While each of the pendants pictured at left stands on its own quite capably, they're shown here together because they were designed and executed simultaneously as part of an exercise that I was doing to come up with distinctive and graphically strong pieces that contained the same essential elements. Each piece is about the size of a quarter.
The piece at the top left was actually inspired by my own star--people seemed to really like it, but I wasn't going to be selling people a piece of jewelry whose central design was my mark. I'm not Louis Vuitton yet. The way that the חי (chai) extends beyond the boundaries of the star itself is a pleasing use of negative space.

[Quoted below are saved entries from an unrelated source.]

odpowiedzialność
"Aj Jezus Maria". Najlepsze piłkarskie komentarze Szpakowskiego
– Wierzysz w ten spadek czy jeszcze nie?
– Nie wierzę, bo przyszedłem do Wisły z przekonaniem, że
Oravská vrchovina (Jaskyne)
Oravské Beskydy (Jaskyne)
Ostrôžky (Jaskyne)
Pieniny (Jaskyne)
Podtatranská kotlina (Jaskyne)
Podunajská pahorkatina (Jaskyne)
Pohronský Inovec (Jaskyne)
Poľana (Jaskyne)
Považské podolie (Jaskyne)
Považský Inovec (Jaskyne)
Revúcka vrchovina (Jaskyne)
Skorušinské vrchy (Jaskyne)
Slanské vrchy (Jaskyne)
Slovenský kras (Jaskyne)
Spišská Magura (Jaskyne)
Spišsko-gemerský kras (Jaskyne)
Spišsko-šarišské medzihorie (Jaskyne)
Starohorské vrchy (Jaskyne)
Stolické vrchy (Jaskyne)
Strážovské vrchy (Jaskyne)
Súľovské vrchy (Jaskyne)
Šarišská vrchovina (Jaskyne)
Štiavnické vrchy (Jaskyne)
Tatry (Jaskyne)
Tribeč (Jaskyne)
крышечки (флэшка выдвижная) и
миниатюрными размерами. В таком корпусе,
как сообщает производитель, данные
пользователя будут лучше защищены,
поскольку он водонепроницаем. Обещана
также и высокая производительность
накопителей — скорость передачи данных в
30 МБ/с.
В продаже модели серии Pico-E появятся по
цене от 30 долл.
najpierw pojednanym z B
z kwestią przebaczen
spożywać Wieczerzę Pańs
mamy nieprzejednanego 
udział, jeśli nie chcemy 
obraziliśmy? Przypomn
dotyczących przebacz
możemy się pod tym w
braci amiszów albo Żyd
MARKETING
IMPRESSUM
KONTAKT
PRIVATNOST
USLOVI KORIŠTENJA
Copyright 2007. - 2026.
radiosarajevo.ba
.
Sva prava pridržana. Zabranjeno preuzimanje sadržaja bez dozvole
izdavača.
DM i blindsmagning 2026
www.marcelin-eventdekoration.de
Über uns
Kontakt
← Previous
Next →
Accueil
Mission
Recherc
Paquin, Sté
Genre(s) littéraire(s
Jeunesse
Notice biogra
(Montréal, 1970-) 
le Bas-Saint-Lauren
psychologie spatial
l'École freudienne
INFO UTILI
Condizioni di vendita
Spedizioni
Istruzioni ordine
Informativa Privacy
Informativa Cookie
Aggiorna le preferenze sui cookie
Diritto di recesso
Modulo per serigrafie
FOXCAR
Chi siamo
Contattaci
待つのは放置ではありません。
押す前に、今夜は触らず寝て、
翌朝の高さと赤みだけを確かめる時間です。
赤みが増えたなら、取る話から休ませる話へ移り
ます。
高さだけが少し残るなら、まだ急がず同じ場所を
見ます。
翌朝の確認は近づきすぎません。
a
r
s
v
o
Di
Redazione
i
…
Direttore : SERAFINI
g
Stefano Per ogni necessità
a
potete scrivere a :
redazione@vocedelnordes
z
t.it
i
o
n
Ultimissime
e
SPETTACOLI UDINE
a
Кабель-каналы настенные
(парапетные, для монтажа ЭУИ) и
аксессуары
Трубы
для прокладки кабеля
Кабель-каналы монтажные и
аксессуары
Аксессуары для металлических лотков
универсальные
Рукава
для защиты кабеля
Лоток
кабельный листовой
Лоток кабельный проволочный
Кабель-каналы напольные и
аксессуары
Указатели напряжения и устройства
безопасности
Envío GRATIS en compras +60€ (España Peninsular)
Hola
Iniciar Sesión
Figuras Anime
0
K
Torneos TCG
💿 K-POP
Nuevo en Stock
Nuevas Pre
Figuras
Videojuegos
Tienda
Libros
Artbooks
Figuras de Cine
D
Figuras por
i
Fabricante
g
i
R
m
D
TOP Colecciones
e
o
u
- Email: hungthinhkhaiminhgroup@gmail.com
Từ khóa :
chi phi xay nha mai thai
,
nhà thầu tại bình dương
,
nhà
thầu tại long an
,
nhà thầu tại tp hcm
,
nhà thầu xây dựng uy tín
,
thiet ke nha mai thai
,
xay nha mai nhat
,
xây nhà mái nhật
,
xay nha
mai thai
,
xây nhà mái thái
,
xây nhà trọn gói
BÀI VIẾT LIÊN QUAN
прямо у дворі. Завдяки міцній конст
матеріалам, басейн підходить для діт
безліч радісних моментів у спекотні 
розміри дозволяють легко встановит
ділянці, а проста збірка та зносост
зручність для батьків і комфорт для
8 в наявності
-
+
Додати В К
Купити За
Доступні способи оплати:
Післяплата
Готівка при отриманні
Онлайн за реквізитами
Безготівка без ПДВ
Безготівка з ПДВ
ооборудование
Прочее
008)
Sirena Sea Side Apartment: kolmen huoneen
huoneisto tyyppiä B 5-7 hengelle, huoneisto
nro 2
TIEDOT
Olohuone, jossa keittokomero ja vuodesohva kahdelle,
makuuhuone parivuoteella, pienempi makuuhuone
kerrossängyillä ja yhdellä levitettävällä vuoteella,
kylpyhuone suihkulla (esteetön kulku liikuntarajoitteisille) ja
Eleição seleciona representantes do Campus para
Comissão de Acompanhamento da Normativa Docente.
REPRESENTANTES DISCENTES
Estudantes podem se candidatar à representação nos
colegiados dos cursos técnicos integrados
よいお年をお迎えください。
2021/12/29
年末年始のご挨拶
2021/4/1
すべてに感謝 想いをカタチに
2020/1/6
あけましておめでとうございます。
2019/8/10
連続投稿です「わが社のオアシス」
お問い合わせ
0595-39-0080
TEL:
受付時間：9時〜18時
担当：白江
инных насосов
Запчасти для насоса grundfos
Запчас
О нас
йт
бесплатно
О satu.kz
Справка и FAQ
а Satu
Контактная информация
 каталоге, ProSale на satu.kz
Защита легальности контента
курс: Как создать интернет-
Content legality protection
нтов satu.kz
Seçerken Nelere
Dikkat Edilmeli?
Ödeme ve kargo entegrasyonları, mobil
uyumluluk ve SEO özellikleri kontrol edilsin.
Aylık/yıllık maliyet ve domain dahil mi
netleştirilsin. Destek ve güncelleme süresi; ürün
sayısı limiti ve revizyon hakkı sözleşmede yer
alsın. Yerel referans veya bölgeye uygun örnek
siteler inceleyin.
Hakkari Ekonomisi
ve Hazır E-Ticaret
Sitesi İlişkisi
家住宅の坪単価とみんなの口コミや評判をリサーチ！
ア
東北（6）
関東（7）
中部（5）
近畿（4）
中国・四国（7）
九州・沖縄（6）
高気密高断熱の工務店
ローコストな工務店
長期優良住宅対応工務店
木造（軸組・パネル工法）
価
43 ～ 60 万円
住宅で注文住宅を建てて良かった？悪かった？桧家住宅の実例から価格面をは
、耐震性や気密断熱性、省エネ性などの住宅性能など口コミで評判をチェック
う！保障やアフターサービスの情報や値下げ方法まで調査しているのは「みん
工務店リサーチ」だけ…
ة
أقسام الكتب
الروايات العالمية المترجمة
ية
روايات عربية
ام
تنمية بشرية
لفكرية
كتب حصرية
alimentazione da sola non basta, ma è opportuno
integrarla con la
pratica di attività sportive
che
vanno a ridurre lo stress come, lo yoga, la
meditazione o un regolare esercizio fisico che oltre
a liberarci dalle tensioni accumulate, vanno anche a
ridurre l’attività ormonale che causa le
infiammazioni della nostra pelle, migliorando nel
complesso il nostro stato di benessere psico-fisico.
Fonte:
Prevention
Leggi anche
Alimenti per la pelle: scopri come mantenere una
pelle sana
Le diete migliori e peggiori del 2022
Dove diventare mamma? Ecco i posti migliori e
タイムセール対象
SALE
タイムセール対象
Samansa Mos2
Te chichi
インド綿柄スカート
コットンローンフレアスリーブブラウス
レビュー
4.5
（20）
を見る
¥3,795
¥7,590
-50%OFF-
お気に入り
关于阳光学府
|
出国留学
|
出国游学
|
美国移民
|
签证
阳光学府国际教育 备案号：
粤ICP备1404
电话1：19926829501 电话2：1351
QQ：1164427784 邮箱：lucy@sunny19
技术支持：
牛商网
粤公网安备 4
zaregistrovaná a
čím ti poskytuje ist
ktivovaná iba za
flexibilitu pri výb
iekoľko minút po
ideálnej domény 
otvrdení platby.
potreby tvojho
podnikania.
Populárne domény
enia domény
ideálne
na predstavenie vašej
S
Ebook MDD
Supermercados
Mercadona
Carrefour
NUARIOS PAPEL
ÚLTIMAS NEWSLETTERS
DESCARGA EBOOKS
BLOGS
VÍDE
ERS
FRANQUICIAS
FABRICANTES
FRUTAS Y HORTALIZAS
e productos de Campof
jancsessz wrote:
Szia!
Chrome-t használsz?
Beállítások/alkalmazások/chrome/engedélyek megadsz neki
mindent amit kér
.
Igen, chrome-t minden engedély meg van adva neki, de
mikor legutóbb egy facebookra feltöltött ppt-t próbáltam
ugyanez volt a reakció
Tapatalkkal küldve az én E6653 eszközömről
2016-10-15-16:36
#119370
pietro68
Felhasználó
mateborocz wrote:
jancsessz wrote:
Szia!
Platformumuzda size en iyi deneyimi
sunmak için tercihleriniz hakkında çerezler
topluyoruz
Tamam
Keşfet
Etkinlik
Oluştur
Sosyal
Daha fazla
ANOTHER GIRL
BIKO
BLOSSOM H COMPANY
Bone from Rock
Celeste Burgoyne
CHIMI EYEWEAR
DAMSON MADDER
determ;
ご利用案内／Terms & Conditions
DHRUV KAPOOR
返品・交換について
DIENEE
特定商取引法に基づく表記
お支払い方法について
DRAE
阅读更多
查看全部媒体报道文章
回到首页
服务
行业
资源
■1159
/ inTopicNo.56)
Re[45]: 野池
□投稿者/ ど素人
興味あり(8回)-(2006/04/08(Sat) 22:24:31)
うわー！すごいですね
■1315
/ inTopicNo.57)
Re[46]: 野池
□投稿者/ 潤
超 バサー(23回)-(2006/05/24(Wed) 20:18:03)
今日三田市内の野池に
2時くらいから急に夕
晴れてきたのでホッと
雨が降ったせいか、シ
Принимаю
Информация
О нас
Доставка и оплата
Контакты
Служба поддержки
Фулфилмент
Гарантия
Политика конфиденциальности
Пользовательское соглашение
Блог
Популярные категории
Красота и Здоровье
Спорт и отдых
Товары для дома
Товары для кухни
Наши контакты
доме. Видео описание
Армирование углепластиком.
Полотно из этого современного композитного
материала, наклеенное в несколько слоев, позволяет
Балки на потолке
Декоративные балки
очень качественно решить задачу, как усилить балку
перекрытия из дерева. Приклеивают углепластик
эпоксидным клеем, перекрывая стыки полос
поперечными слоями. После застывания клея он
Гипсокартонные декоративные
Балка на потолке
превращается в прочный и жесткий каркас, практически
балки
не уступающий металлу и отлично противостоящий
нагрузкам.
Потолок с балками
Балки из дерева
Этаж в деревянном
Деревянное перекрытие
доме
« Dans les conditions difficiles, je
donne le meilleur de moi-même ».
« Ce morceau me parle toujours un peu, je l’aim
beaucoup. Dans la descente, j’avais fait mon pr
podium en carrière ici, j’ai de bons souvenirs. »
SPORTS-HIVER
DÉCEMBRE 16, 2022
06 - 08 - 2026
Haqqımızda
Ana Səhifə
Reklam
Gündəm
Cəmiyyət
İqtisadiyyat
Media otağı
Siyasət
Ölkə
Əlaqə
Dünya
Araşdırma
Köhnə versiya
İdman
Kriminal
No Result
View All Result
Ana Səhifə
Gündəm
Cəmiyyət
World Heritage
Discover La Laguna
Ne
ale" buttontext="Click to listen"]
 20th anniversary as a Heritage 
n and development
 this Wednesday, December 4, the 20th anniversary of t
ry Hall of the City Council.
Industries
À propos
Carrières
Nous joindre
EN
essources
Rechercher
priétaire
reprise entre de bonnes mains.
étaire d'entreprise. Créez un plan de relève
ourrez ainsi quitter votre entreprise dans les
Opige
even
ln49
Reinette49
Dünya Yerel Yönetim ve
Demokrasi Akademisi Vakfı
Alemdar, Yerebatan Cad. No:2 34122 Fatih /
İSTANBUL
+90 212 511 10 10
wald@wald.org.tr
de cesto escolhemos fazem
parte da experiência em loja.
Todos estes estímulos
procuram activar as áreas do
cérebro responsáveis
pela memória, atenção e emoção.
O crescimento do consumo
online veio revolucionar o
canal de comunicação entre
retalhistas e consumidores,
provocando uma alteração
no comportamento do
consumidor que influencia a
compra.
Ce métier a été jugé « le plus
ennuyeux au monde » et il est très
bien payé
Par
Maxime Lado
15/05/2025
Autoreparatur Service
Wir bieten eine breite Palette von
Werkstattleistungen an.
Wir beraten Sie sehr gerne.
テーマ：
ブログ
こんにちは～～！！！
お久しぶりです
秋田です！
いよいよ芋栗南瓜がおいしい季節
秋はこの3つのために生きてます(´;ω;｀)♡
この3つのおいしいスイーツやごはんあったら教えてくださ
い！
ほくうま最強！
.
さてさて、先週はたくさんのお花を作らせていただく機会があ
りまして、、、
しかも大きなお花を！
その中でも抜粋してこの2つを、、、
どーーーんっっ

Taking that idea to the extreme, the piece below it at the bottom left uses the negative space within and in excess of the star's boundaries to show the outline of a hamsa. One of the things that I like about this design is that although graphically both shapes are very bold--the hamsa and the star "behind" it--the piece itself is actually very delicate. There's way more negative space than there is metal in the design, and when held in the hand the piece is practically etherial.
The piece at the top right takes the same two shapes and sharply reins in the enveloping negative space of the hamsa in the pendant described above. Here, the drama of the piece is partly in the relatively vast expanse of plain, undecorated silver in the star. The offset of the tiny hamsa in it was inspired by an unusual Japanese mon (family crest) from the Heian period which features a suhama (circle-based) shape with a tiny hanabishi (flower diamond) shape offset to the right edge. I thought it would be interesting to do something similar with common Judaic motifs.
The hamsa at the bottom right was an answer of sorts to the previous three, which had all used negative space to create the shape within the shape. I used the same font that I used in the star/chai at the top left, and set it inside the outline of a hamsa which had been empty in the two previous designs.